De façon générale, on peut affirmer que les principes qui ont été appliqués en vertu des lois sur les droits de la personne s’appliquent également à l’examen des questions de discrimination au sens du par. 15(1). Il faut cependant tenir compte de certaines distinctions qui découlent de la différence entre la Charte et les lois sur les droits de la personne. D’abord, la discrimination dont il est question au par. 15(1) est restreinte à celle qui découle de l’application de la loi alors que les lois sur les droits de la personne s’appliquent aussi aux activités de nature privée. De plus, et il s’agit d’une distinction plus importante, toutes les lois sur les droits de la personne adoptées au Canada spécifient un certain nombre restreint de motifs prohibés de discrimination. Il n’en est pas de même au par. 15(1) de la Charte. Les motifs énumérés au par. 15(1) ne sont pas exclusifs et les restrictions, le cas échéant, que la jurisprudence pourra apporter aux motifs de discrimination ne sont pas encore précisées. Les motifs énumérés traduisent cependant les pratiques de discrimination les plus courantes, les plus classiques et vraisemblablement les plus destructrices socialement, et ils doivent, selon le par. 15(1), recevoir une attention particulière. Les motifs énumérés eux-mêmes et les autres motifs possibles de discrimination reconnus au par. 15(1) doivent, dans les deux cas, recevoir une interprétation large et libérale de manière à refléter le fait qu’il s’agit de dispositions constitutionnelles qu’il n’est pas facile d’abroger ou de modifier, mais qui visent à fournir un « cadre permanent à l’exercice légitime de l’autorité gouvernementale » et, par la même occasion, à « la protection constante » des droits à l’égalité.

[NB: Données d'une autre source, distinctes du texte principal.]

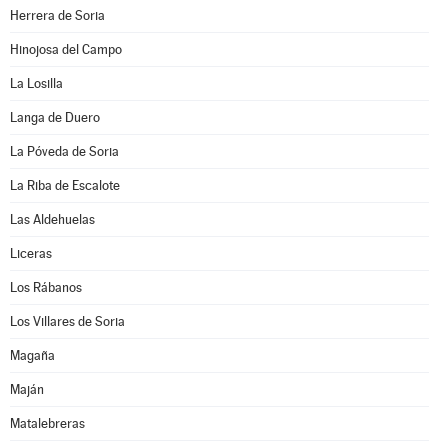
Herrera de Soria
Hinojosa del Campo
La Losilla
Langa de Duero
La Póveda de Soria
La Riba de Escalote
Las Aldehuelas
Liceras
Los Rábanos
Los Villares de Soria
Magaña
Maján
Matalebreras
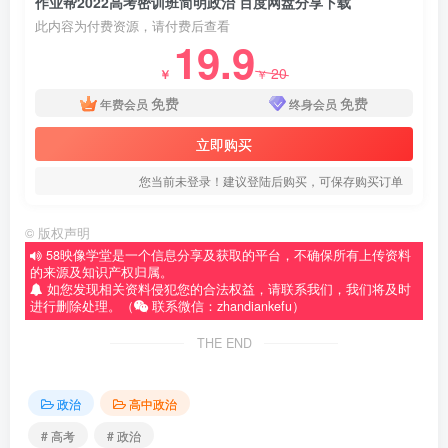
作业帮2022高考密训班简明政治 百度网盘分享下载
此内容为付费资源，请付费后查看
19.9
20
￥
￥
免费
免费
年费会员
终身会员
立即购买
您当前未登录！建议登陆后购买，可保存购买订单
©
版权声明
58映像学堂是一个信息分享及获取的平台，不确保所有上传资料
的来源及知识产权归属。
如您发现相关资料侵犯您的合法权益，请联系我们，我们将及时
进行删除处理。（
联系微信：zhandiankefu）
THE END
政治
高中政治
# 高考
# 政治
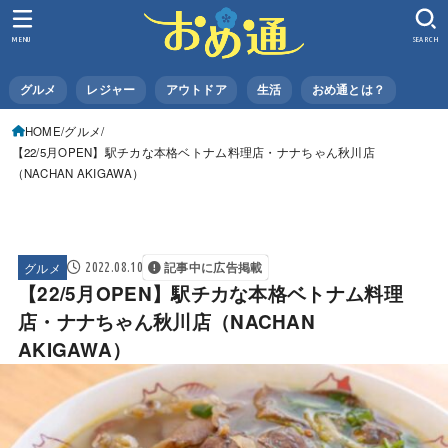
MENU
SEARCH
グルメ
レジャー
アウトドア
生活
おめ通とは？
HOME
グルメ
【22/5月OPEN】駅チカな本格ベトナム料理店・ナナちゃん秋川店
（NACHAN AKIGAWA）
グルメ
2022.08.10
記事中に広告掲載
【22/5月OPEN】駅チカな本格ベトナム料理
店・ナナちゃん秋川店（NACHAN
AKIGAWA）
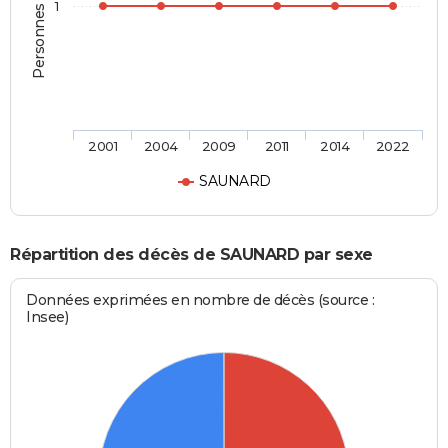
Personnes décédées
1
2001
2004
2009
2011
2014
2022
SAUNARD
Répartition des décès de SAUNARD par sexe
Données exprimées en nombre de décès (source :
Insee)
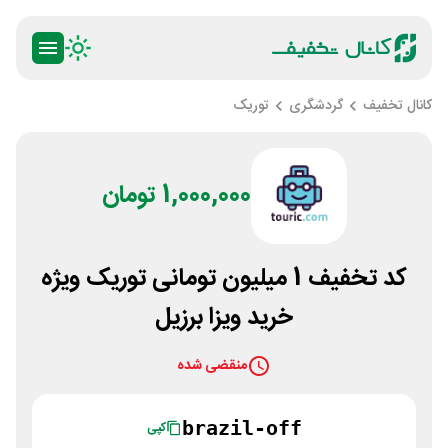
کانال تخفیف
گردشگری
توریک
1,000,000 تومان
کد تخفیف 1 میلیون تومانی توریک ویژه
خرید ویزا برزیل
منقضی شده
brazil-off
کپی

Par conséquent, lorsque l’on détermine si une caractéristique peut être considérée comme un motif analogue pour les fins du paragraphe 15(1), la Cour peut se reporter aux lois sur les droits de la personne au Canada, mais elle ne devrait pas limiter les motifs possibles à ceux qui sont énumérés dans ces lois.

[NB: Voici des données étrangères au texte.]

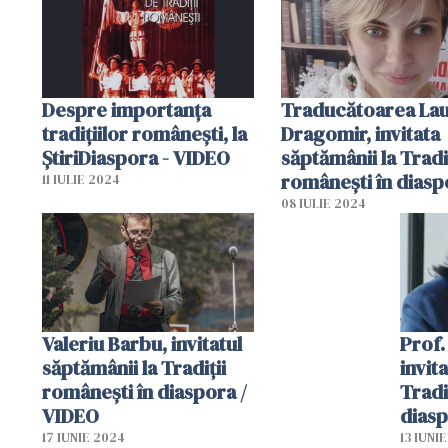
Despre importanța
Traducătoarea La
tradițiilor românești, la
Dragomir, invitata
ȘtiriDiaspora - VIDEO
săptămânii la Tradi
românești în diasp
11 IULIE 2024
VIDEO
08 IULIE 2024
Valeriu Barbu, invitatul
Prof.
săptămânii la Tradiții
invit
românești în diaspora /
Tradi
VIDEO
diasp
17 IUNIE 2024
13 IUNI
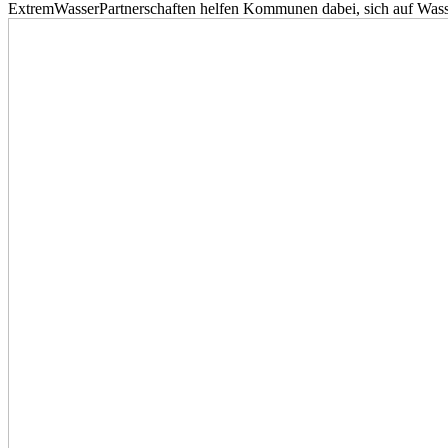
ExtremWasserPartnerschaften helfen Kommunen dabei, sich auf Wass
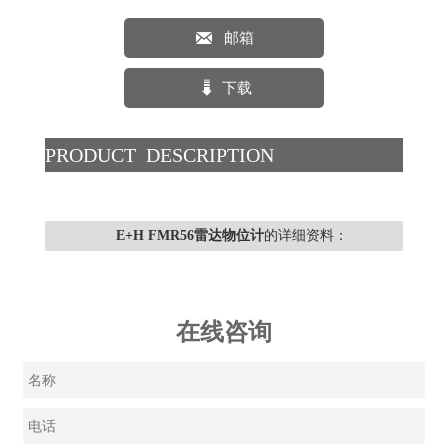

邮箱

下载
PRODUCT DESCRIPTION
E+H FMR56雷达物位计
的详细资料：
在线咨询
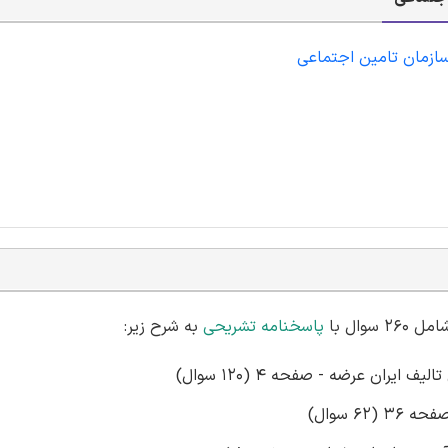
سازمان تامین اجتماعی
وال با
پاسخنامه تشریحی
به شرح زیر:
ران عرضه - صفحه 4 (120 سوال)
6 سوال)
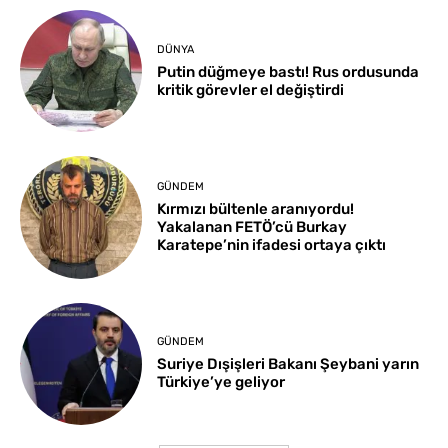
DÜNYA
Putin düğmeye bastı! Rus ordusunda
kritik görevler el değiştirdi
GÜNDEM
Kırmızı bültenle aranıyordu!
Yakalanan FETÖ’cü Burkay
Karatepe’nin ifadesi ortaya çıktı
GÜNDEM
Suriye Dışişleri Bakanı Şeybani yarın
Türkiye’ye geliyor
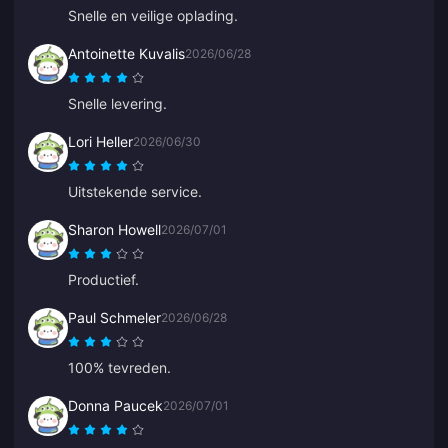
Snelle en veilige oplading.
Antoinette Kuvalis
2026/06/28
Snelle levering.
Lori Heller
2026/06/30
Uitstekende service.
Sharon Howell
2026/07/01
Productief.
Paul Schmeler
2026/06/28
100% tevreden.
Donna Paucek
2026/07/01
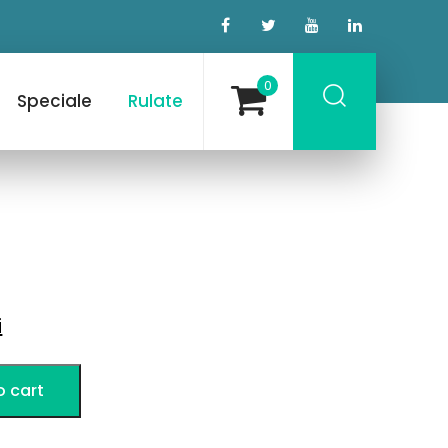
0
Speciale
Rulate
Current
i
price
o cart
is:
ei.
784,71 lei.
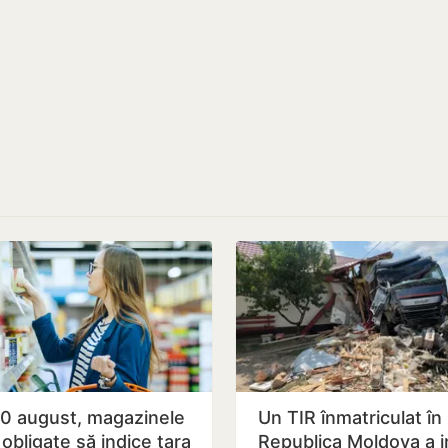
10 august, magazinele
Un TIR înmatriculat în
obligate să indice țara
Republica Moldova a i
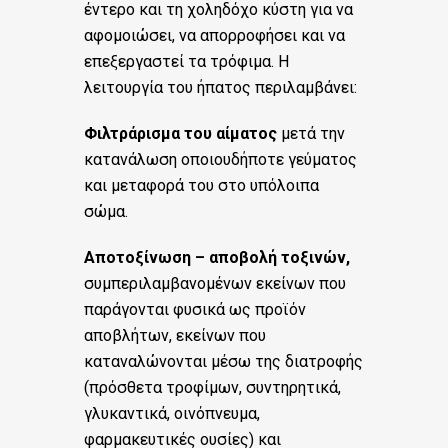
έντερο και τη χοληδόχο κύστη για να
αφομοιώσει, να απορροφήσει και να
επεξεργαστεί τα τρόφιμα. Η
λειτουργία του ήπατος περιλαμβάνει:
Φιλτράρισμα του αίματος
μετά την
κατανάλωση οποιουδήποτε γεύματος
και μεταφορά του στο υπόλοιπα
σώμα.
Αποτοξίνωση – αποβολή τοξινών,
συμπεριλαμβανομένων εκείνων που
παράγονται φυσικά ως προϊόν
αποβλήτων, εκείνων που
καταναλώνονται μέσω της διατροφής
(πρόσθετα τροφίμων, συντηρητικά,
γλυκαντικά, οινόπνευμα,
φαρμακευτικές ουσίες) και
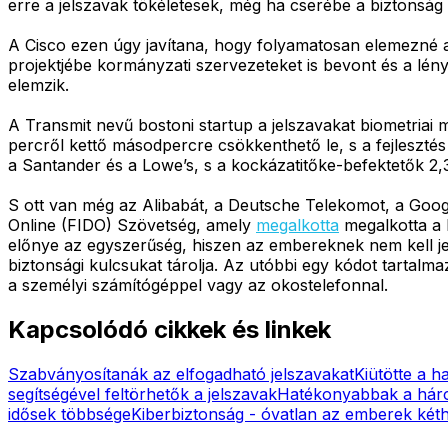
erre a jelszavak tökéletesek, még ha cserébe a biztonság 
A Cisco ezen úgy javítana, hogy folyamatosan elemezné a f
projektjébe kormányzati szervezeteket is bevont és a lé
elemzik.
A Transmit nevű bostoni startup a jelszavakat biometriai 
percről kettő másodpercre csökkenthető le, s a fejlesztés
a Santander és a Lowe’s, s a kockázatitőke-befektetők 2,3 
S ott van még az Alibabát, a Deutsche Telekomot, a Googl
Online (FIDO) Szövetség, amely
megalkotta
megalkotta a 
előnye az egyszerűség, hiszen az embereknek nem kell je
biztonsági kulcsukat tárolja. Az utóbbi egy kódot tartal
a személyi számítógéppel vagy az okostelefonnal.
Kapcsolódó cikkek és linkek
Szabványosítanák az elfogadható jelszavakat
Kiütötte a h
segítségével feltörhetők a jelszavak
Hatékonyabbak a három
idősek többsége
Kiberbiztonság - óvatlan az emberek ké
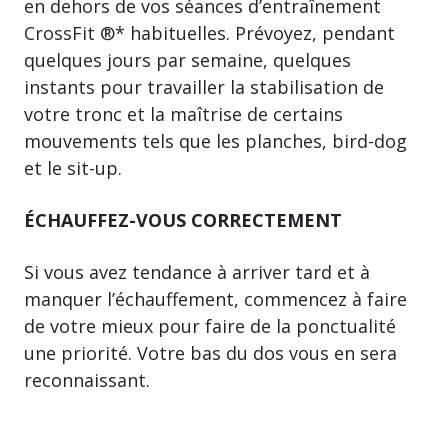
en dehors de vos séances d’entraînement
CrossFit ®* habituelles. Prévoyez, pendant
quelques jours par semaine, quelques
instants pour travailler la stabilisation de
votre tronc et la maîtrise de certains
mouvements tels que les planches, bird-dog
et le sit-up.
ÉCHAUFFEZ-VOUS CORRECTEMENT
Si vous avez tendance à arriver tard et à
manquer l’échauffement, commencez à faire
de votre mieux pour faire de la ponctualité
une priorité. Votre bas du dos vous en sera
reconnaissant.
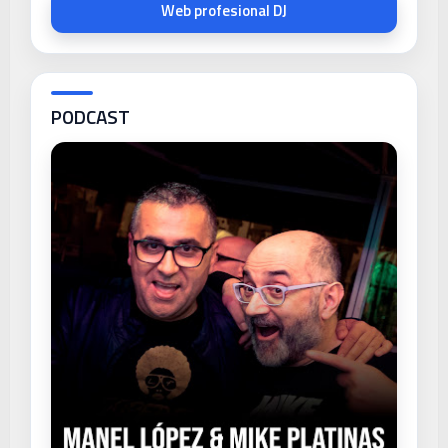
Web profesional DJ
PODCAST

L’état matrimonial fait partie des motifs illicites de discrimination dans les lois sur les droits de la personne des dix provinces et des deux territoires, ainsi que dans la Loi canadienne sur les droits de la personne [L.R.C. (1985), ch. H-6]. De plus, l’état matrimonial a été reconnu comme un motif analogue dans l’affaire Re MacVicar and Superintendent of Family & Child Services et al. (1986), 34 D.L.R. (4th) 488 (C.S.C.-B.), aux pages 498 et 499 où Madame le juge Huddart s’est appuyée, en partie, sur le passage suivant, extrait d’un rapport du Comité parlementaire sur les droits à l’égalité, intitulé « Égalité pour tous » :

Selon nous, il convient de lire l’article 15 de la Charte dans le contexte de l’évolution historique du statut juridique de la femme mariée en se rappelant que, au niveau tant national qu’international, il est généralement admis que l’État se doit de protéger la cellule conjugale et, bien souvent, la famille. En conséquence, bien que ni l’état matrimonial ni la situation de famille ne soient expressément énoncés dans la liste des motifs de discrimination illicite figurant à l’article 15, on peut affirmer qu’ils sont implicitement couverts par cet article de la Charte.

Voilà une conclusion sensée. La discrimination fondée sur l’état matrimonial, à l’instar de celle qui est fondée sur les motifs énumérés au paragraphe 15(1), est un problème dans notre société que la Charte devrait rectifier. Les personnes non mariées se sont certainement heurtées, d’un point de vue historique, à des désavantages et à de la discrimination du fait de leur état matrimonial. Il est donc justifié de considérer l’état matrimonial comme un motif analogue aux fins de l’article 15. (Voir aussi la décision Weronski (J.H.) c. M.R.N., [1991] 2 C.T.C. 2431 (C.C.I.), à la page 2440.)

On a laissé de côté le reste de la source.